What you have to do: An image-free, word-for-word version of the records below is to be returned.

# # # # # # #

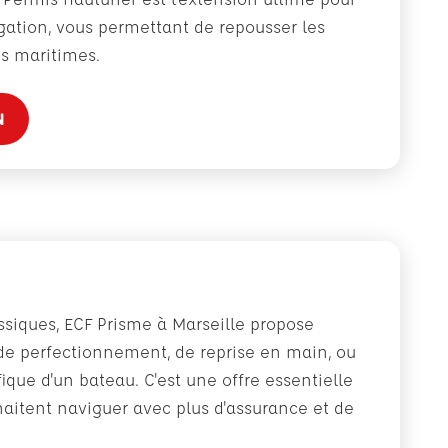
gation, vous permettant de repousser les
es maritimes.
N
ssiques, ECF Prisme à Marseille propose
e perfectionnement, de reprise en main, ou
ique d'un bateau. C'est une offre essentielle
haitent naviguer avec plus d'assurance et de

# # # # # # #

Solution below:
gation, vous permettant de repousser les
es maritimes.
N
ssiques, ECF Prisme à Marseille propose
e perfectionnement, de reprise en main, ou
ique d'un bateau. C'est une offre essentielle
haitent naviguer avec plus d'assurance et de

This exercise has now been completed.